Like Spacebook, with think this a problem of [point set registration](https://en.wikipedia.org/wiki/Point_set_registration), identifying which stars in the query match up with which stars in the image. Our "camera" is facing in one direction and only sees a small section of the sky, which is why all the vectors are near (0,0,1). And, since the brightness is not normalized, we don't know what the magnitudes are supposed to correspond to.
In the real world, we would try to estimate the camera's calibration parameters (probably a linear model, for this problem?) and then try to fit. But I figured it would be easier for this problem, which probably had zero noise in the star locations, to just view this as an image recognition task.
The standard approach to image recongition is to compute **invariant features** that don't depend on your viewpoint. For us, there's really only one thing to do: compute the distances between stars.

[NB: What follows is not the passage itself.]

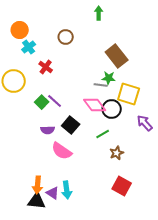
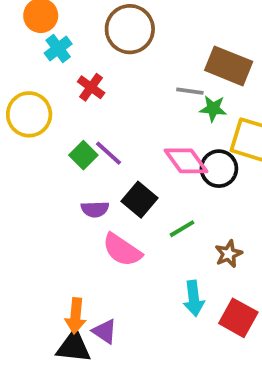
brown circle: (66, 37) -> (130, 29), size x1.6
brown rectangle: (117, 56) -> (229, 66), turned -30
gray line: (101, 85) -> (190, 91), moved
green line: (103, 134) -> (182, 229), moved
cyan arrow: (67, 190) -> (194, 298), moved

This actually gives us a pretty simple algorithm right off the bat:
1. In the database, compute all 2500x2500 pairwise distances of stars.
2. Each star now has a set of 2499 distances; sort this list, and consider it the star's "signature".
3. In input data from the server, we have 20 stars. For each star `i`:
1. Compute its 19 distances to its neighbors, a "subsignature".
2. Check the subsignature for the closest match in the database, where the match error is the sum of differences from the observed distance to the closest distance in the database.
3. Match star `i` to the star in the database with the best match.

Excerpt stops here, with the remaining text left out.